In Search of Norm Cash
Whenever anyone asks, “Are you happy with what you did with your life?” I must honestly answer, “Almost.”
I was never unhappy with my chosen profession, but, as a young boy, it wasn’t what I REALLY wanted to be. I harbored the longing desire to replace Norman Dalton Cash as the first baseman of the Detroit Tigers.
Of course, there were a few problems attached to that dream. I wasn’t remotely good enough to do that and … well; everything else essentially flowed from that.
However, it never stunted my desire. It was akin to taking a shower and fantasizing with my air (and water) guitar being as proficient as Eric Clapton. While I ruled the close proximity of that shower head, once I stepped away from the friendly confines, reality took root. The inability to read music was akin to the failure to hit a fastball; it meant you searched elsewhere to earn your daily bread.

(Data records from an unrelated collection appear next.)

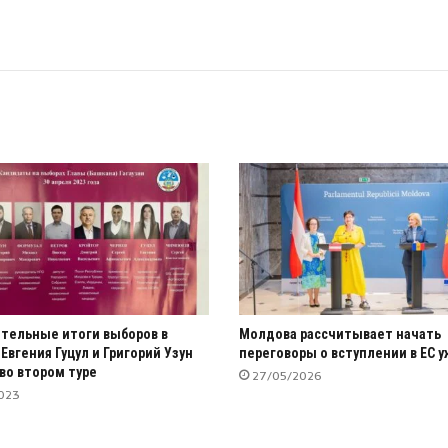
тельные итоги выборов в
Молдова рассчитывает начать
 Евгения Гуцул и Григорий Узун
переговоры о вступлении в ЕС 
 во втором туре
27/05/2026
023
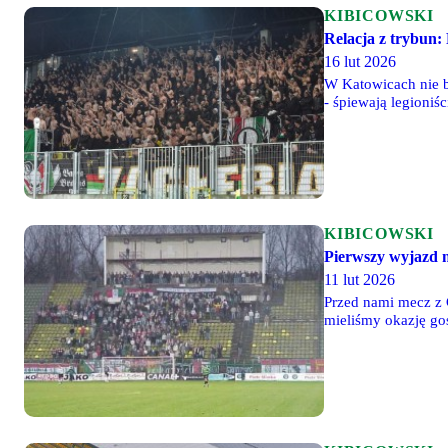
KIBICOWSKI
Relacja z trybun
16 lut 2026
W Katowicach nie b
- śpiewają legioniś
Dziurowicz, zamias
legionistów ziściła 
KIBICOWSKI
Pierwszy wyjazd 
11 lut 2026
Przed nami mecz z 
mieliśmy okazję go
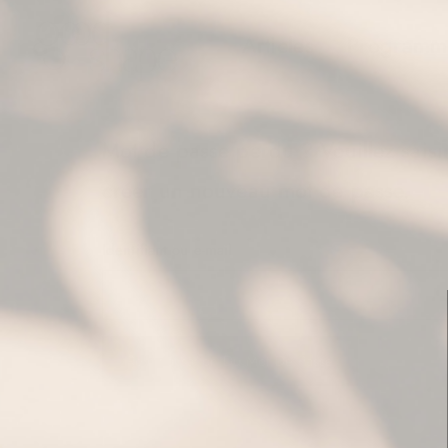
Articles
Programm
Hello
Good
Shape
Mot de passe perdu ? Veuillez saisir
créer un nouveau mot de passe.
Obligatoire
Identifiant ou e-mail
Réinitialisation Du Mot De Passe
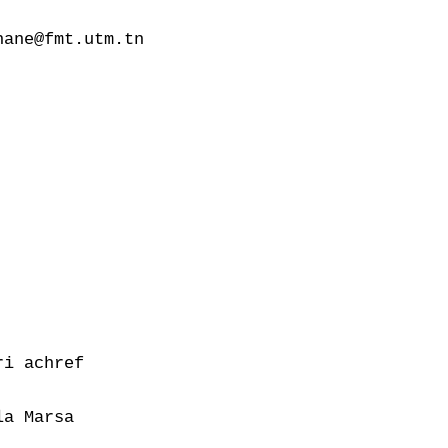
ane@fmt.utm.tn

i achref

a Marsa
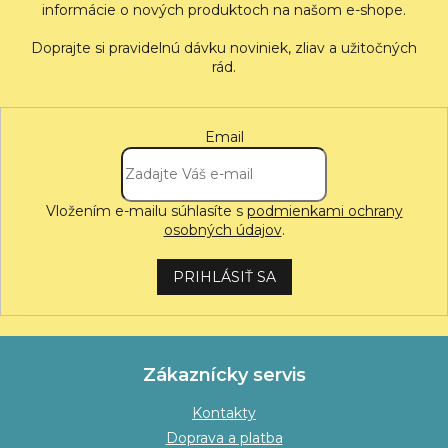
informácie o nových produktoch na našom e-shope.
Email
Vložením e-mailu súhlasíte s
podmienkami ochrany
osobných údajov
.
PRIHLÁSIŤ SA
Zákaznícky servis
Kontakty
Doprava a platba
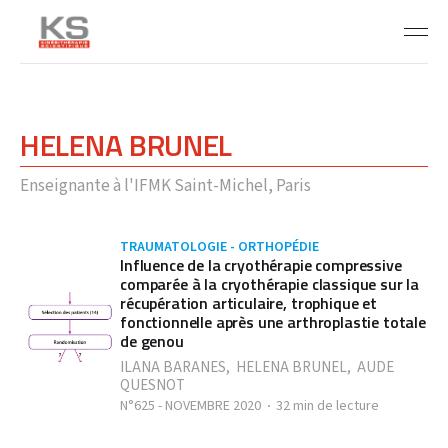
HELENA BRUNEL
Enseignante à l'IFMK Saint-Michel, Paris
TRAUMATOLOGIE - ORTHOPÉDIE
Influence de la cryothérapie compressive
comparée à la cryothérapie classique sur la
récupération articulaire, trophique et
fonctionnelle après une arthroplastie totale
de genou
ILANA BARANES
,
HELENA BRUNEL
,
AUDE
QUESNOT
N°625 - NOVEMBRE 2020
32 min de lecture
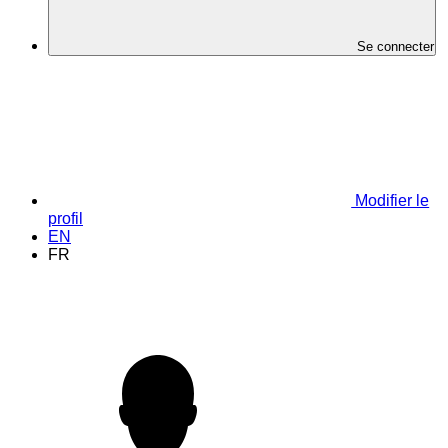
Se connecter
Modifier le
profil
EN
FR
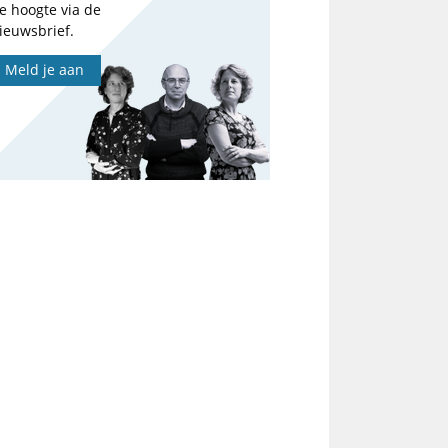
e hoogte via de
ieuwsbrief.
Meld je aan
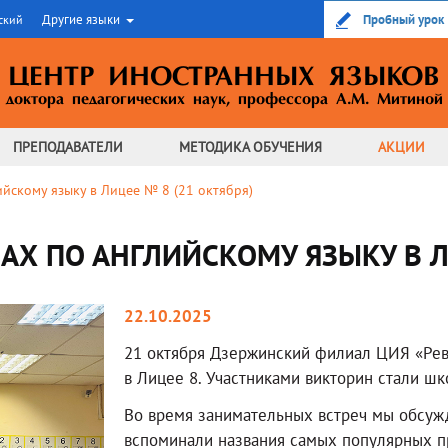
Другие языки
Пробный урок
ский
ЦЕНТР ИНОСТРАННЫХ ЯЗЫКОВ
доктора педагогических наук,
профессора А.М. Митиной
ПРЕПОДАВАТЕЛИ
МЕТОДИКА
ОБУЧЕНИЯ
АКЦИИ
ийскому языку в Лицее № 8 (21 октября)
АХ ПО АНГЛИЙСКОМУ ЯЗЫКУ В ЛИ
22.10.2025
21 октября Дзержинский филиал ЦИЯ «Рев
в Лицее 8. Участниками викторин стали шк
Во время занимательных встреч мы обсужд
вспоминали названия самых популярных пр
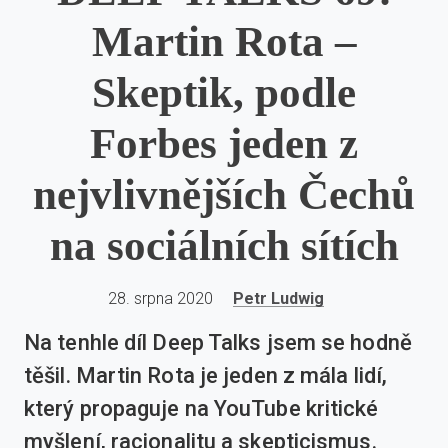
Martin Rota –
Skeptik, podle
Forbes jeden z
nejvlivnějších Čechů
na sociálních sítích
28. srpna 2020
Petr Ludwig
Na tenhle díl Deep Talks jsem se hodně
těšil. Martin Rota je jeden z mála lidí,
který propaguje na YouTube kritické
myšlení, racionalitu a skepticismus.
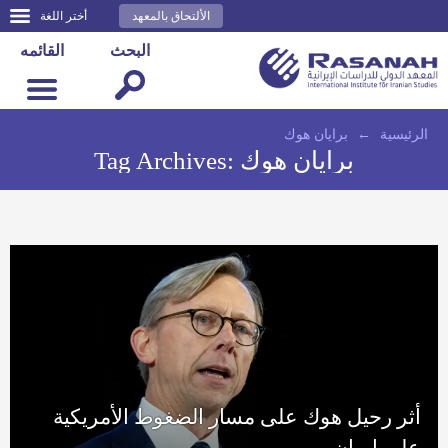
الألتحاق بالمعهد
أختر اللغة
البحث
القائمه
الرئيسية
←
برايان هوك
برايان هوك
Tag Archives:
أثر رحيل هوك على مسار الضغوط الأمريكية
على إيران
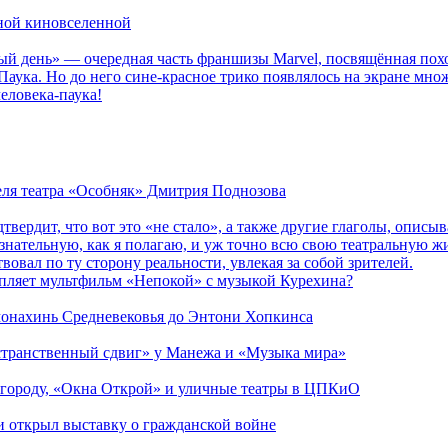
рной киновселенной
ый день» — очередная часть франшизы Marvel, посвящённая пох
Паука. Но до него сине-красное трико появлялось на экране мно
еловека-паука!
теля театра «Особняк» Дмитрия Поднозова
дтвердит, что вот это «не стало», а также другие глаголы, опи
сознательную, как я полагаю, и уж точно всю свою театральную 
вовал по ту сторону реальности, увлекая за собой зрителей.
епляет мультфильм «Непокой» с музыкой Курехина?
 монахинь Средневековья до Энтони Хопкинса
странственный сдвиг» у Манежа и «Музыка мира»
 городу, «Окна Открой» и уличные театры в ЦПКиО
ии открыл выставку о гражданской войне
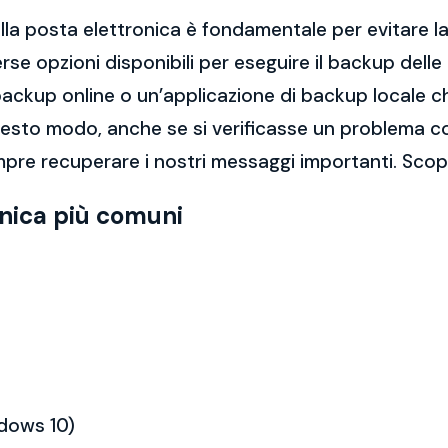
la posta elettronica è fondamentale per evitare la 
rse opzioni disponibili per eseguire il backup dell
di backup online o un’applicazione di backup locale
questo modo, anche se si verificasse un problema c
pre recuperare i nostri messaggi importanti. Scopr
onica più comuni
ndows 10)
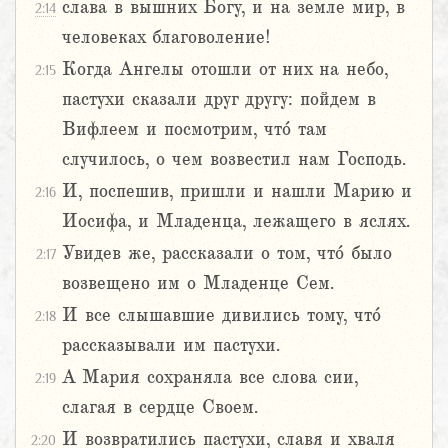
слава в вышних Богу, и на земле мир, в
2:14
человеках благоволение!
Когда Ангелы отошли от них на небо,
2:15
пастухи сказали друг другу: пойдем в
Вифлеем и посмотрим, что́ там
случилось, о чем возвестил нам Господь.
И, поспешив, пришли и нашли Марию и
2:16
Иосифа, и Младенца, лежащего в яслях.
Увидев же, рассказали о том, что́ было
2:17
возвещено им о Младенце Сем.
И все слышавшие дивились тому, что́
2:18
рассказывали им пастухи.
А Мария сохраняла все слова сии,
2:19
слагая в сердце Своем.
И возвратились пастухи, славя и хваля
2:20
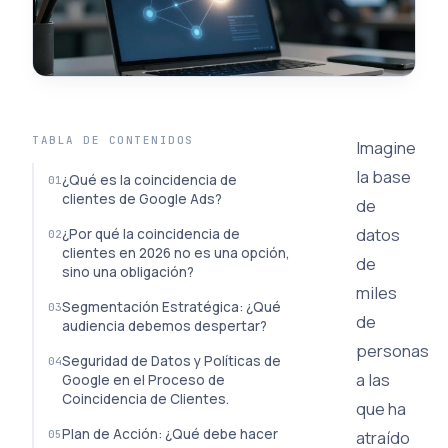
TABLA DE CONTENIDOS
Imagine
la base
¿Qué es la coincidencia de
clientes de Google Ads?
de
datos
¿Por qué la coincidencia de
clientes en 2026 no es una opción,
de
sino una obligación?
miles
Segmentación Estratégica: ¿Qué
de
audiencia debemos despertar?
personas
Seguridad de Datos y Políticas de
a las
Google en el Proceso de
Coincidencia de Clientes.
que ha
Plan de Acción: ¿Qué debe hacer
atraído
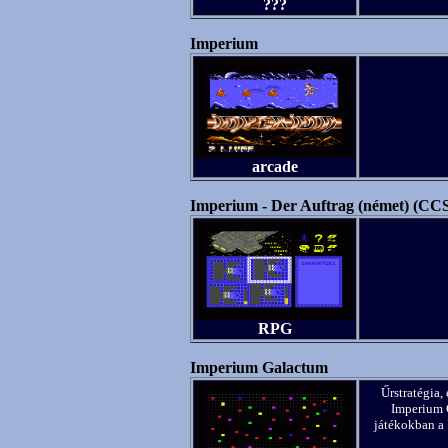
???
Imperium
arcade
Imperium - Der Auftrag (német) (CC
RPG
Imperium Galactum
Űrstratégia,
Imperium G
játékokban a 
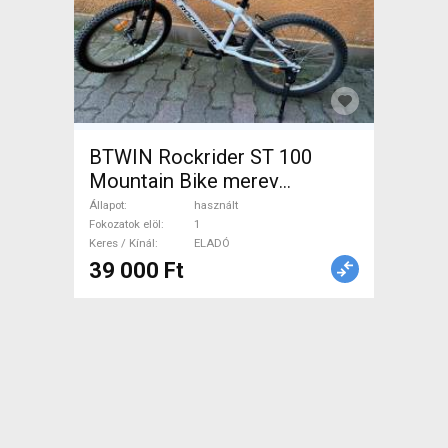
BTWIN Rockrider ST 100
Mountain Bike merev
használt ELADÓ
Állapot
használt
Fokozatok elöl
1
Keres / Kínál
ELADÓ
39 000 Ft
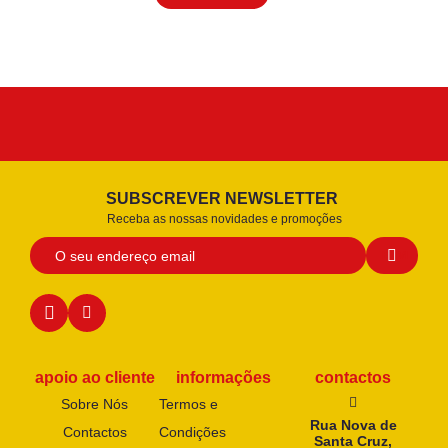
SUBSCREVER NEWSLETTER
Receba as nossas novidades e promoções
apoio ao cliente
informações
contactos
Sobre Nós
Termos e
Rua Nova de
Contactos
Condições
Santa Cruz,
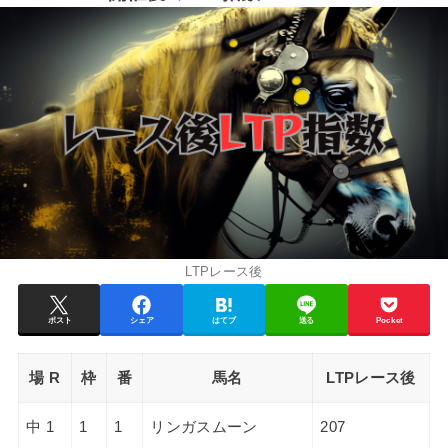
LTPレース後
ポスト
シェア
はてブ
送る
Pocket
場 R
枠
番
馬名
LTPレース後
中 1
1
1
リンガスムーン
207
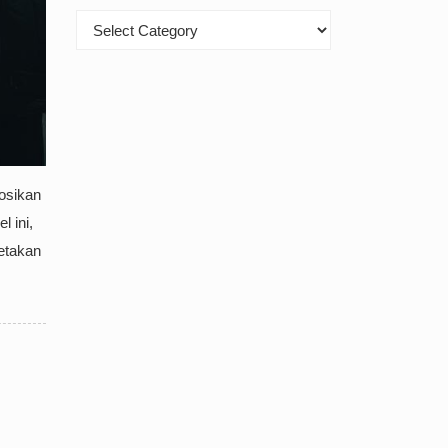
Kategori
osikan
l ini,
etakan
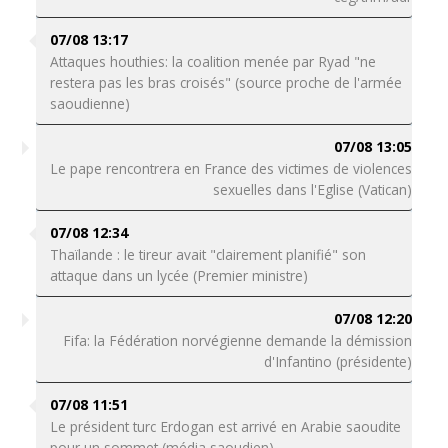
07/08 13:17
Attaques houthies: la coalition menée par Ryad "ne
restera pas les bras croisés" (source proche de l'armée
saoudienne)
07/08 13:05
Le pape rencontrera en France des victimes de violences
sexuelles dans l'Eglise (Vatican)
07/08 12:34
Thaïlande : le tireur avait "clairement planifié" son
attaque dans un lycée (Premier ministre)
07/08 12:20
Fifa: la Fédération norvégienne demande la démission
d'Infantino (présidente)
07/08 11:51
Le président turc Erdogan est arrivé en Arabie saoudite
pour un sommet (média saoudien)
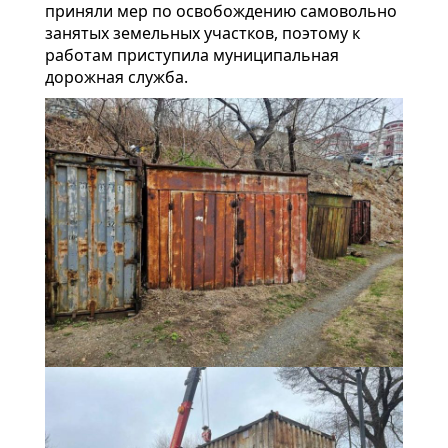
приняли мер по освобождению самовольно
занятых земельных участков, поэтому к
работам приступила муниципальная
дорожная служба.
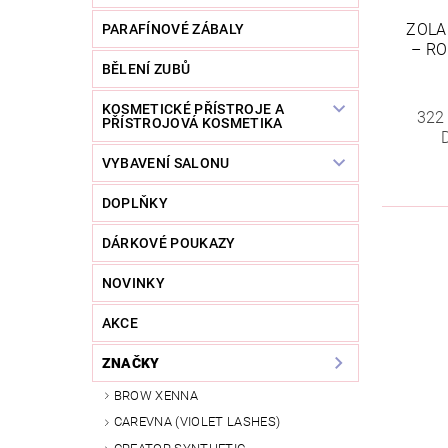
ZOLA
PARAFÍNOVÉ ZÁBALY
– RO
BĚLENÍ ZUBŮ
KOSMETICKÉ PŘÍSTROJE A
322
PŘÍSTROJOVÁ KOSMETIKA
VYBAVENÍ SALONU
DOPLŇKY
DÁRKOVÉ POUKAZY
NOVINKY
AKCE
ZNAČKY
BROW XENNA
CAREVNA (VIOLET LASHES)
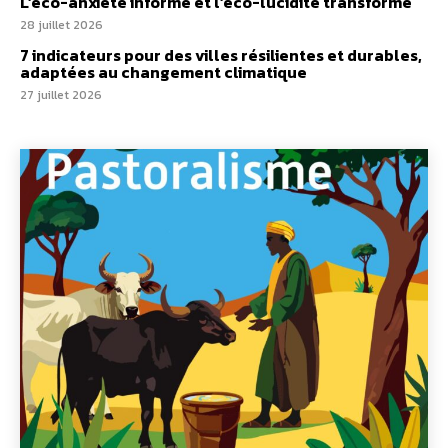
L’éco-anxiété informe et l’éco-lucidité transforme
28 juillet 2026
7 indicateurs pour des villes résilientes et durables,
adaptées au changement climatique
27 juillet 2026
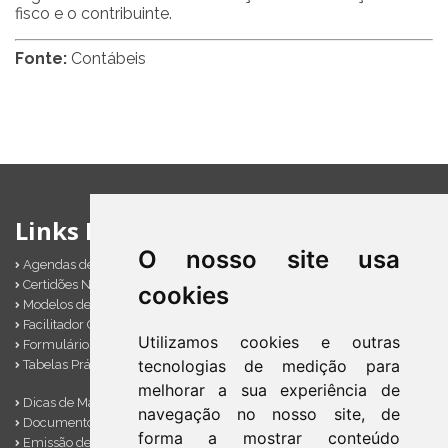
fisco e o contribuinte.
Fonte:
Contábeis
Links Importantes
O nosso site usa
Agendas de Obrigações
Certidões Negativas
cookies
Modelos de Documentos
Facilitador Contábil
Utilizamos cookies e outras
Formulários Diversos
tecnologias de medição para
Tabelas Práticas
melhorar a sua experiência de
Dicas de Marketing
navegação no nosso site, de
Documentos Importantes
forma a mostrar conteúdo
Emissão de Notas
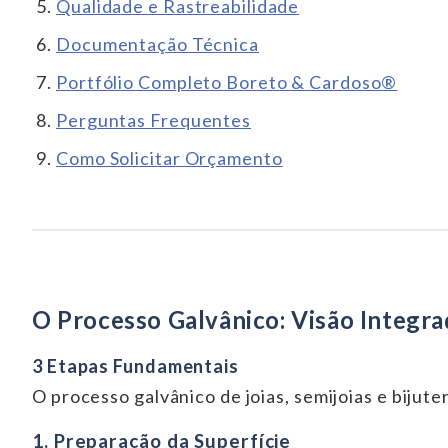
Qualidade e Rastreabilidade
Documentação Técnica
Portfólio Completo Boreto & Cardoso®
Perguntas Frequentes
Como Solicitar Orçamento
O Processo Galvânico: Visão Integra
3 Etapas Fundamentais
O processo galvânico de joias, semijoias e bijut
1. Preparação da Superfície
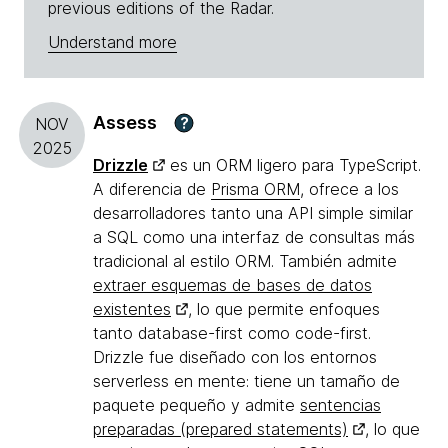
previous editions of the Radar.
Understand more
Assess
?
NOV
2025
Drizzle
es un ORM ligero para TypeScript.
A diferencia de
Prisma ORM
, ofrece a los
desarrolladores tanto una API simple similar
a SQL como una interfaz de consultas más
tradicional al estilo ORM. También admite
extraer esquemas de bases de datos
existentes
, lo que permite enfoques
tanto database-first como code-first.
Drizzle fue diseñado con los entornos
serverless en mente: tiene un tamaño de
paquete pequeño y admite
sentencias
preparadas (prepared statements)
, lo que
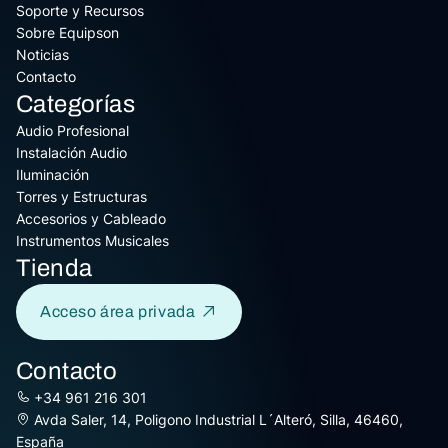
Soporte y Recursos
Sobre Equipson
Noticias
Contacto
Categorías
Audio Profesional
Instalación Audio
Iluminación
Torres y Estructuras
Accesorios y Cableado
Instrumentos Musicales
Tienda
Acceso área privada
Contacto
+34 961 216 301
Avda Saler, 14, Poligono Industrial L´Alteró, Silla, 46460,
España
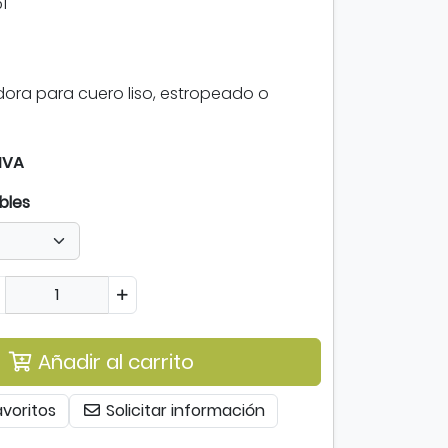
1
ra para cuero liso, estropeado o
IVA
bles
Añadir al carrito
avoritos
Solicitar información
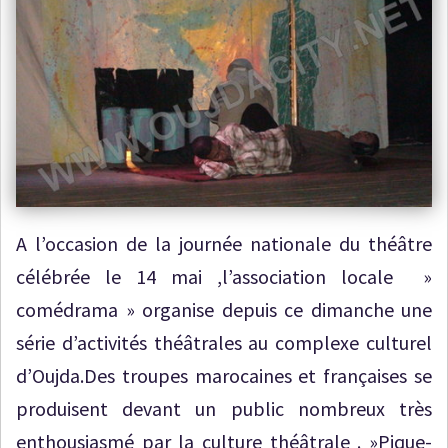
A l’occasion de la journée nationale du théâtre
célébrée le 14 mai ,l’association locale »
comédrama » organise depuis ce dimanche une
série d’activités théâtrales au complexe culturel
d’Oujda.Des troupes marocaines et françaises se
produisent devant un public nombreux très
enthousiasmé par la culture théâtrale . »Pique-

But the time Cash retired his Tiger uniform, I had stopped playing baseball and was trying to find a “real” job (as my father would term it) – one that actually filled a bank account and put food on my table. My vocation would be sports¬writing; my avocation would be day-dreaming about that first base opening.
But who WAS the man Tiger announcer Ernie Harwell labeled as “Stormin’ Norman?”
Although he was raised on a ranch in Justiceburg, Texas, Cash attended Post High School (1947-51) a few miles north on U.S. Highway 84. He was regarded as perhaps the finest all-around athlete to ever attend that school. Post, the county seat of Garza County, was known for being a unique colonizing effort from Michigan cereal magnate Charles William Post, who wanted to develop some 200,000 acres of ranchland in west Texas in 1907.
According to the online site, Handbook of Texas, Justiceburg is in southeastern Garza County, some 55 miles southeast of central Lubbock and 110 miles northwest of Abilene. The town site was originally known as LeForrest (also spelled Le Forest) and had a post office using that name from 1902-05.
In 1910, rancher Jefferson Davis Justice purchased the land, and granted the Atchison, Topeka and Santa Fe Railroad right of way. LeForrest was renamed Justiceburg in honor of this development and in 1911, the railroad became a part of the landscape. The railroad, now part of the Burlington Northern Santa Fe network, still runs through Justiceburg.
It never grew much in its history; according to records, the population was somewhere between 25-76 residents – most of whom were descendants of Jefferson Davis Justice. According to the 2000 census, the population of the Justiceburg ZIP code area (79330) was 60.
There was once a viable schoolhouse and depot, but they were long ago abandoned, as were many of the homes. East of U.S. 84, there still sits an active church while those homes, which still are occupied, are located west of that highway.
On April 23, 1995, the people of Post dedicated Norm Cash Field in memory of the city’s most famous athlete. It would be the home of the Post High School baseball team and where Post Little Leaguers would perform.
There is no formal Norm Cash Museum; there is only a display about him in the Sports Room of the Garza County Historical Museum in Post.
Mentioned in the T. Lindsay Baker book “More Ghost Towns of Texas,” the run¬down state of many structures gives the area the feel of being a “ghost town.”
I was just interested in one ghost.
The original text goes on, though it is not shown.